# Twin paradox without acceleration - A different question

1. Jan 26, 2014

### rede96

Hi, I noticed this topic already being discussed but didn't want to hijack the thread with a different question. I don't know if this has been asked before but if it has I couldn't find it.

I was watching something recently about quantum physics and entanglement and it mentioned something about how teleportation (beaming from one place to another instantly) is something that could be possible, at least in theory. So it got me thinking...

Imagine two planets separated by some cosmically large distance.

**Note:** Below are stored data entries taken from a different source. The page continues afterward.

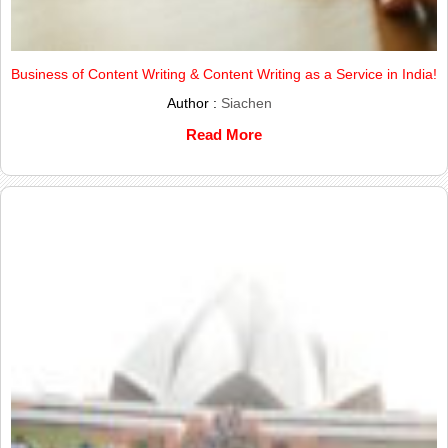
Business of Content Writing & Content Writing as a Service in India!
Author :
Siachen
Read More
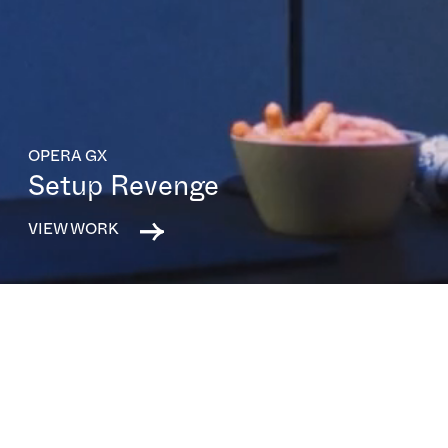
OPERA GX
Setup Revenge
VIEW WORK
All capabilities
All sectors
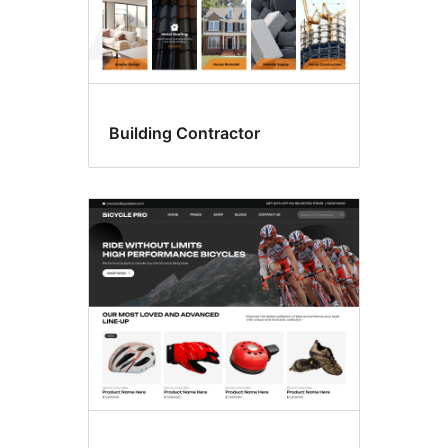
Building Contractor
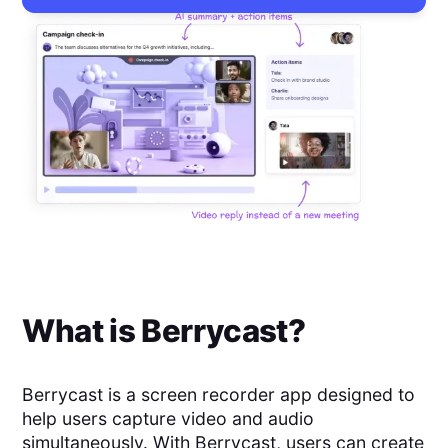
What is
Berrycast
?
Berrycast is a screen recorder app designed to
help users capture video and audio
simultaneously. With Berrycast, users can create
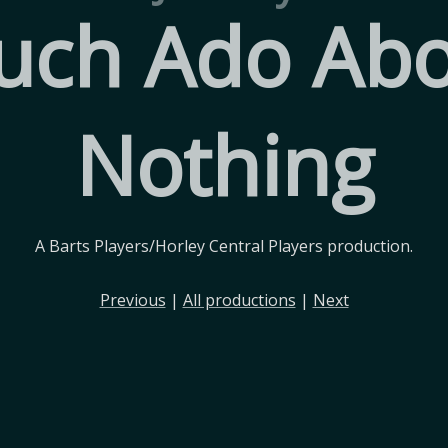
uch Ado Abo
Nothing
A Barts Players/Horley Central Players production.
Previous
|
All productions
|
Next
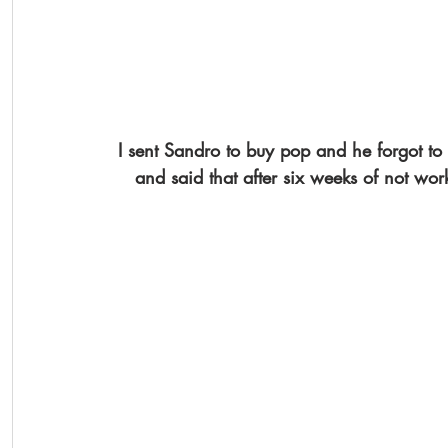
I sent Sandro to buy pop and he forgot to
and said that after six weeks of not work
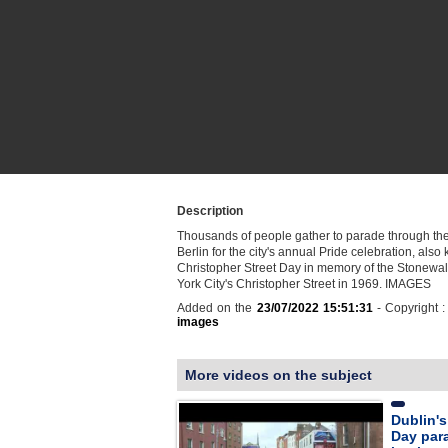
Description
Thousands of people gather to parade through the 
Berlin for the city's annual Pride celebration, als
Christopher Street Day in memory of the Stonewal
York City's Christopher Street in 1969. IMAGES
Added on the
23/07/2022 15:51:31
- Copyright 
images
More videos on the subject
Dublin's 
Day par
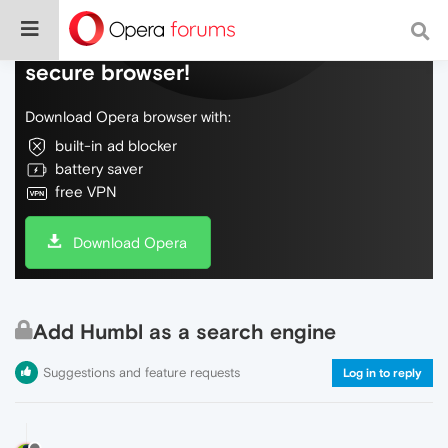
Do more on the web, with a fast and
secure browser!
Download Opera browser with:
built-in ad blocker
battery saver
free VPN
Download Opera
Add Humbl as a search engine
Suggestions and feature requests
Log in to reply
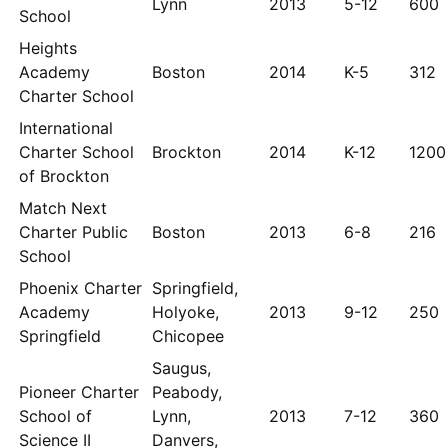
Lynn
2013
5-12
600
School
Heights
Academy
Boston
2014
K-5
312
Charter School
International
Charter School
Brockton
2014
K-12
1200
of Brockton
Match Next
Charter Public
Boston
2013
6-8
216
School
Phoenix Charter
Springfield,
Academy
Holyoke,
2013
9-12
250
Springfield
Chicopee
Saugus,
Pioneer Charter
Peabody,
School of
Lynn,
2013
7-12
360
Science II
Danvers,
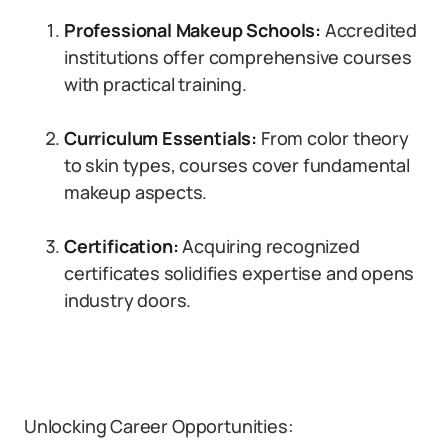
Professional Makeup Schools:
Accredited
institutions offer comprehensive courses
with practical training.
Curriculum Essentials:
From color theory
to skin types, courses cover fundamental
makeup aspects.
Certification:
Acquiring recognized
certificates solidifies expertise and opens
industry doors.
Unlocking Career Opportunities:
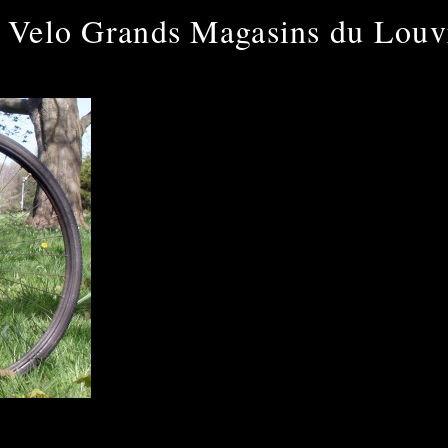
 Velo Grands Magasins du Louv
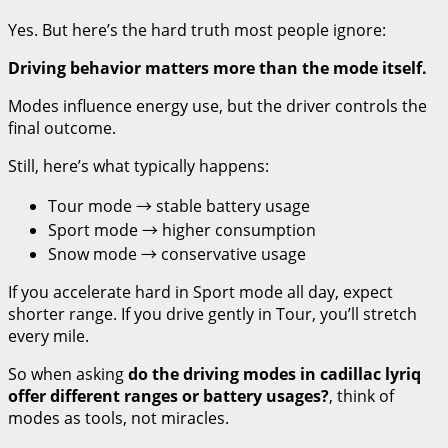
Yes. But here’s the hard truth most people ignore:
Driving behavior matters more than the mode itself.
Modes influence energy use, but the driver controls the
final outcome.
Still, here’s what typically happens:
Tour mode → stable battery usage
Sport mode → higher consumption
Snow mode → conservative usage
If you accelerate hard in Sport mode all day, expect
shorter range. If you drive gently in Tour, you’ll stretch
every mile.
So when asking
do the driving modes in cadillac lyriq
offer different ranges or battery usages?
, think of
modes as tools, not miracles.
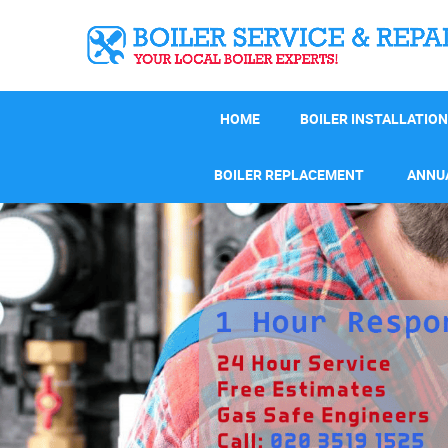
HOME
BOILER INSTALLATION
BOILER REPLACEMENT
ANNUA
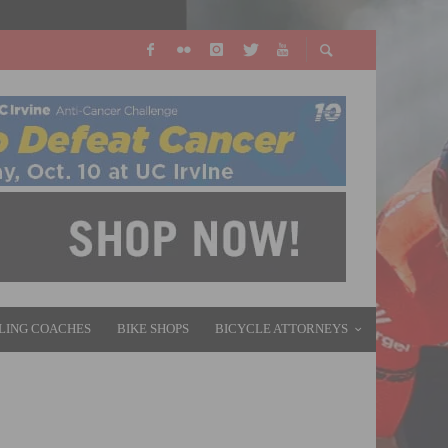
LING COACHES
BIKE SHOPS
BICYCLE ATTORNEYS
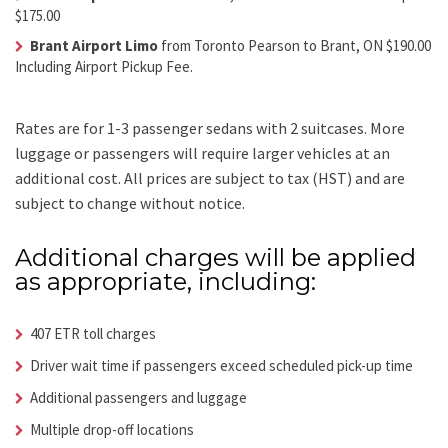
$175.00
Brant Airport Limo
from Toronto Pearson to Brant, ON $190.00
Including Airport Pickup Fee.
Rates are for 1-3 passenger sedans with 2 suitcases. More
luggage or passengers will require larger vehicles at an
additional cost.
All prices are subject to tax (HST) and are
subject to change without notice.
Additional charges will be applied
as appropriate, including:
407 ETR toll charges
Driver wait time if passengers exceed scheduled pick-up time
Additional passengers and luggage
Multiple drop-off locations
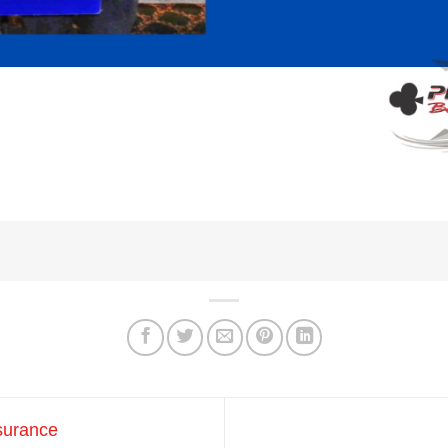
surance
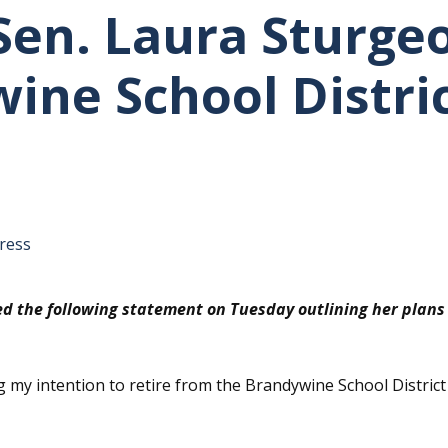
en. Laura Sturgeo
ine School Distri
tative's email address to your clipboard.
ress
d the following statement on Tuesday outlining her plans t
ng my intention to retire from the Brandywine School Distric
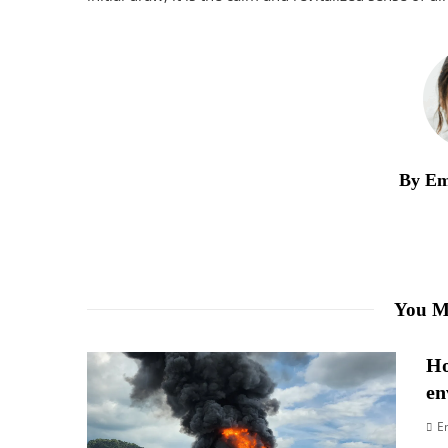
By Em
You M
Ho
en
E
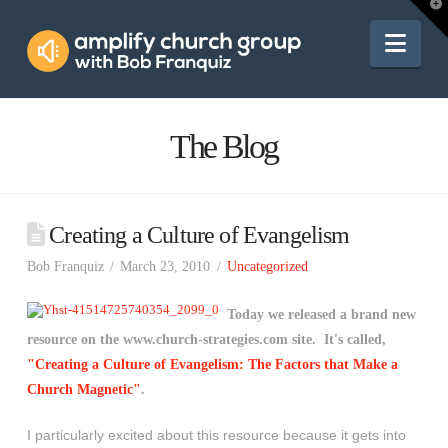
Amplify
T
t
W
Nav
Church
Group
The Blog
Creating a Culture of Evangelism
Bob Franquiz
March 23, 2010
Uncategorized
Today we released a brand new
resource on the www.church-strategies.com site. It's called,
"Creating a Culture of Evangelism: The Factors that Make a
Church Magnetic"
.
I particularly excited about this resource because it gets into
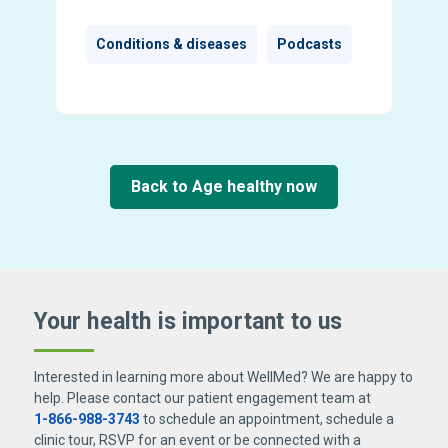
Conditions & diseases
Podcasts
Back to Age healthy now
Your health is important
to us
Interested in learning more about WellMed? We are happy to
help. Please contact our patient engagement team at
1-866-988-3743
to schedule an appointment, schedule a
clinic tour, RSVP for an event or be connected with a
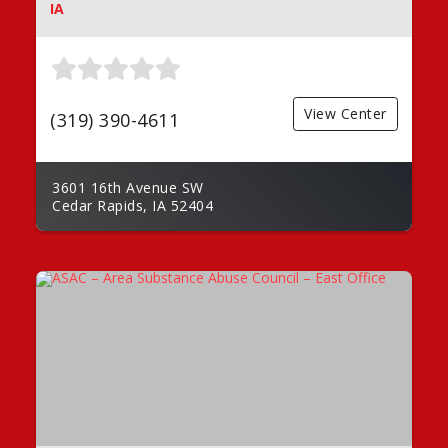
IA
View Center
(319) 390-4611
3601 16th Avenue SW
Cedar Rapids, IA 52404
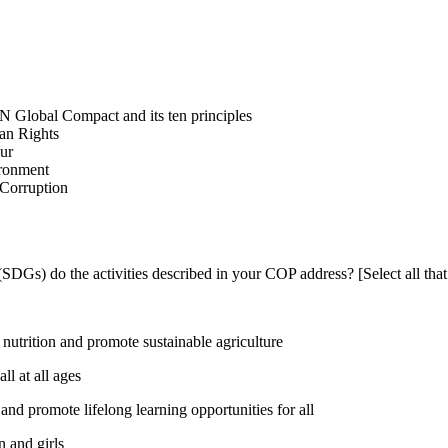
N Global Compact and its ten principles
man Rights
our
ironment
i-Corruption
DGs) do the activities described in your COP address? [Select all that
utrition and promote sustainable agriculture
l at all ages
nd promote lifelong learning opportunities for all
 and girls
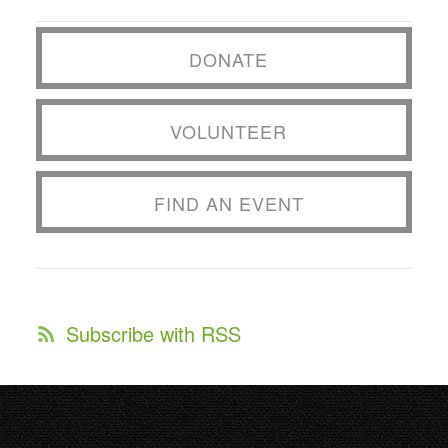
DONATE
VOLUNTEER
FIND AN EVENT
Subscribe with RSS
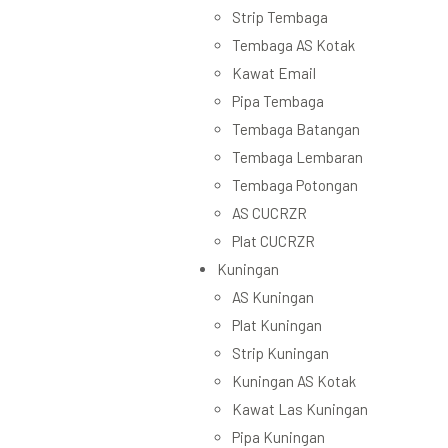
Strip Tembaga
Tembaga AS Kotak
Kawat Email
Pipa Tembaga
Tembaga Batangan
Tembaga Lembaran
Tembaga Potongan
AS CUCRZR
Plat CUCRZR
Kuningan
AS Kuningan
Plat Kuningan
Strip Kuningan
Kuningan AS Kotak
Kawat Las Kuningan
Pipa Kuningan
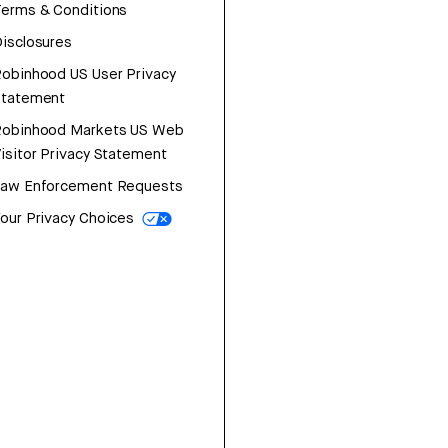
erms & Conditions
isclosures
obinhood US User Privacy
Statement
Robinhood Markets US Web
isitor Privacy Statement
Law Enforcement Requests
our Privacy Choices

There are a set of twins who are both on Planet A when a space ship passes by at some relatively fast speed heading towards Planet B. One of the twins beams aboard the space ship and heads off towards planet B. At the point when the space ship passes Planet B (In the travelling twins frame) the twin beams onto a second space ship heading in the opposite direction back towards Planet A.

When the space ship passes Planet A the travelling twin beams back down to be with his twin brother.

As the travelling twin has not gone through acceleration (at least not as I understand it) will he still have aged less than his brother?

Or does the process of beaming instantly (as we are talking about entanglement) constitute acceleration?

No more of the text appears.